The OECD Development Centre’s Social Institutions and Gender Index (SIGI) is a cross-country measure of discrimination against women in social institutions (formal and informal laws, social norms, and practices) across 160 countries. Discriminatory social institutions intersect across all stages of girls’ and women’s life, restricting their access to justice, rights and empowerment opportunities and undermining their agency and decision-making authority over their life choices. As underlying drivers of gender inequalities, discriminatory social institutions perpetuate gender gaps in development areas, such as education, employment and health, and hinder progress towards rights-based social transformation that benefits both women and men.
The SIGI covers five dimensions of discriminatory social institutions, spanning major socio-economic areas that affect women’s lives: discriminatory family code, restricted physical integrity, son bias, restricted resources and assets, and restricted civil liberties. The SIGI’s variables quantify discriminatory social institutions such as unequal inheritance rights, early marriage, violence against women, and unequal land and property rights. Through its 160 country profiles, country classifications and unique database, the SIGI provides a strong evidence base to more effectively address the discriminatory social institutions that hold back progress on gender equality and women’s empowerment.
About the SIGI
Discriminatory social institutions are defined as the formal and informal laws, attitudes and practices that restrict women’s and girls’ access to rights, justice and empowerment opportunities. These are captured in a multi-faceted approach by SIGI’s variables that combine qualitative and quantitative data, taking into account both the de jure and de facto discrimination of social institutions, through information on laws, attitudes and practices.
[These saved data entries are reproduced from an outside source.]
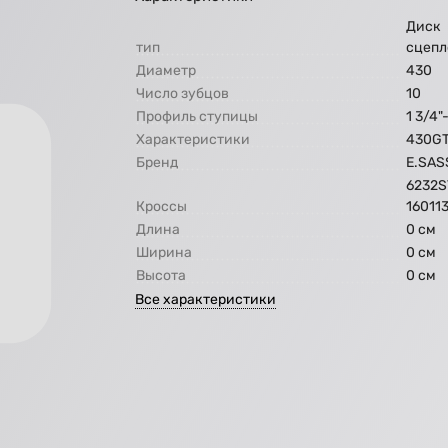
Диск
тип
сцепл
Диаметр
430
Число зубцов
10
Профиль ступицы
1 3/4"
Характеристики
430G
Бренд
E.SAS
6232S
Кроссы
16011
Длина
0 см
Ширина
0 см
Высота
0 см
Все характеристики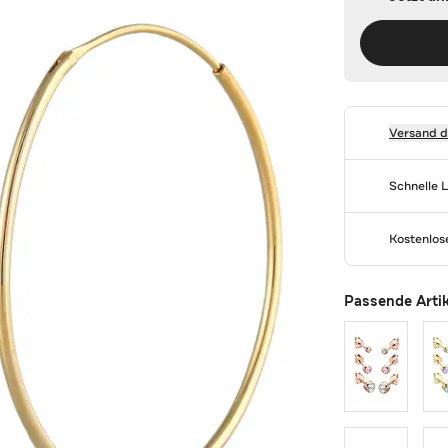
Versand 
Schnelle 
Kostenlo
Passende Arti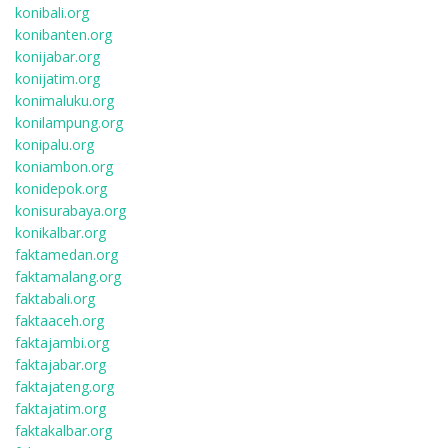
konibali.org
konibanten.org
konijabar.org
konijatim.org
konimaluku.org
konilampung.org
konipalu.org
koniambon.org
konidepok.org
konisurabaya.org
konikalbar.org
faktamedan.org
faktamalang.org
faktabali.org
faktaaceh.org
faktajambi.org
faktajabar.org
faktajateng.org
faktajatim.org
faktakalbar.org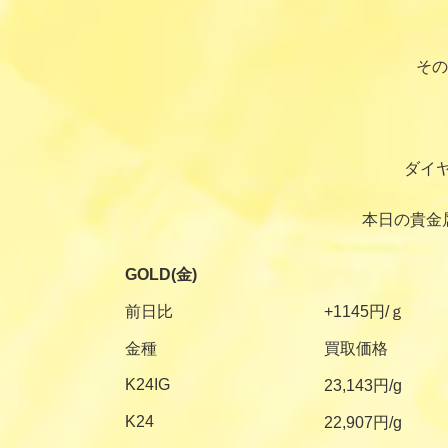
その
ダイ
本日の貴金
GOLD(金)
前日比
+1145円/ｇ
金種
買取価格
K24IG
23,143円/g
K24
22,907円/g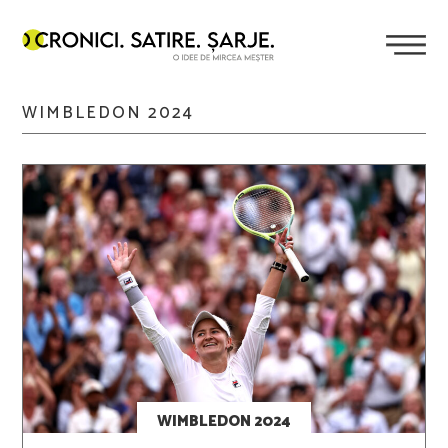
WIMBLEDON 2024
WIMBLEDON 2024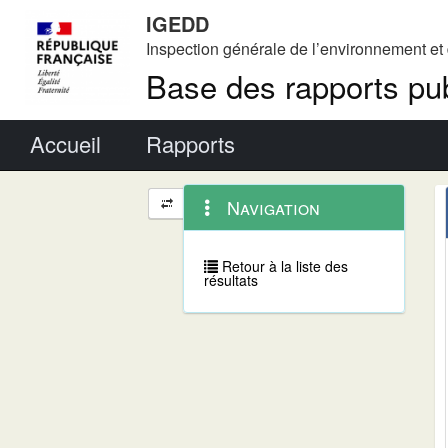
IGEDD
Inspection générale de l’environnement e
Base des rapports pub
Menu principal
Accueil
Rapports
Menu
Navigation
Navigation
contextuel
et
outils
annexes
Retour à la liste des
résultats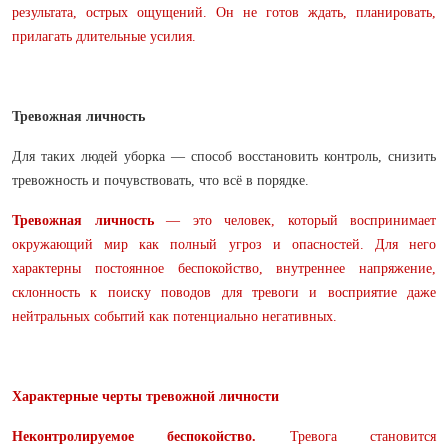
результата, острых ощущений. Он не готов ждать, планировать,
прилагать длительные усилия.
Тревожная личность
Для таких людей уборка — способ восстановить контроль, снизить
тревожность и почувствовать, что всё в порядке.
Тревожная личность
— это человек, который воспринимает
окружающий мир как полный угроз и опасностей. Для него
характерны постоянное беспокойство, внутреннее напряжение,
склонность к поиску поводов для тревоги и восприятие даже
нейтральных событий как потенциально негативных.
Характерные черты тревожной личности
Неконтролируемое беспокойство.
Тревога становится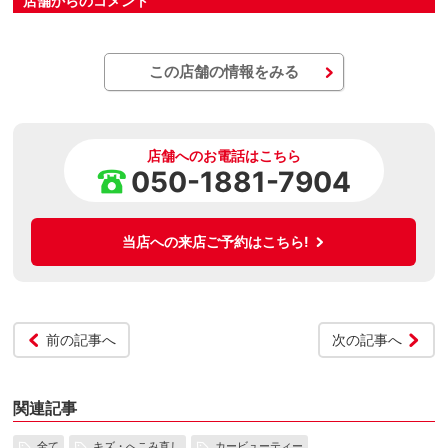
店舗からのコメント
この店舗の情報をみる
店舗へのお電話はこちら
050-1881-7904
当店への来店ご予約はこちら!
前の記事へ
次の記事へ
関連記事
全て
キズ・へこみ直し
カービューティー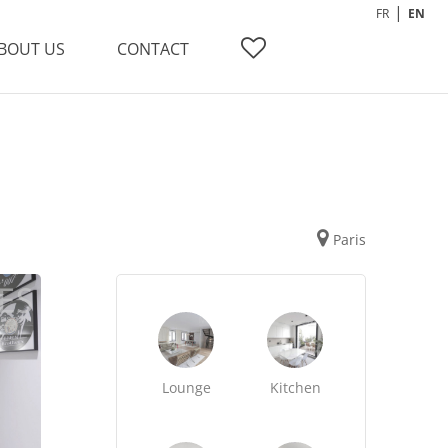
FR
EN
BOUT US
CONTACT
Paris
Lounge
Kitchen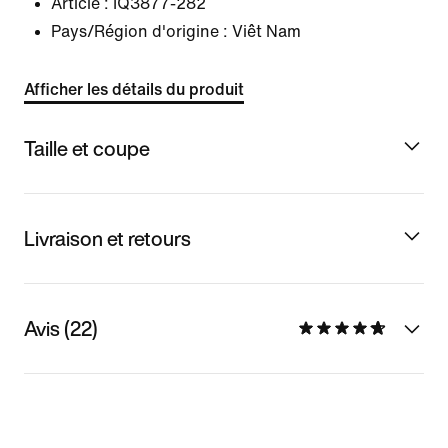
Article :
IQ3877-282
Pays/Région d'origine : Viêt Nam
Afficher les détails du produit
Taille et coupe
Livraison et retours
Avis (22)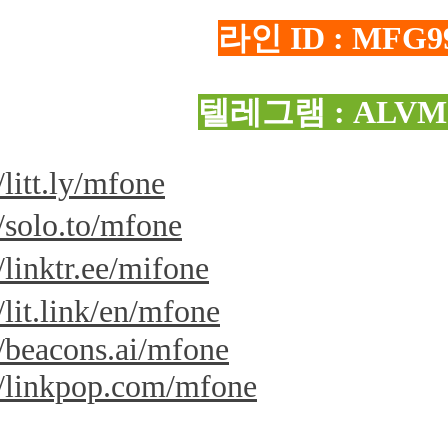
라인 ID : MFG9
텔레그램 : ALVM
/litt.ly/mfone
//solo.to/mfone
//linktr.ee/mifone
//lit.link/en/mfone
//beacons.ai/mfone
//linkpop.com/mfone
The variables span all stages of a woman’s life in order to show how discriminatory social institutions can interlock and bind them into cycles of poverty and disempowerment.
In the 2014 edition of the SIGI, the following changes have been introduced:
• increased country coverage
• new variables included in the Gender, Institutions and Development Database
• new classification system by levels of discrimination (see SIGI classifications).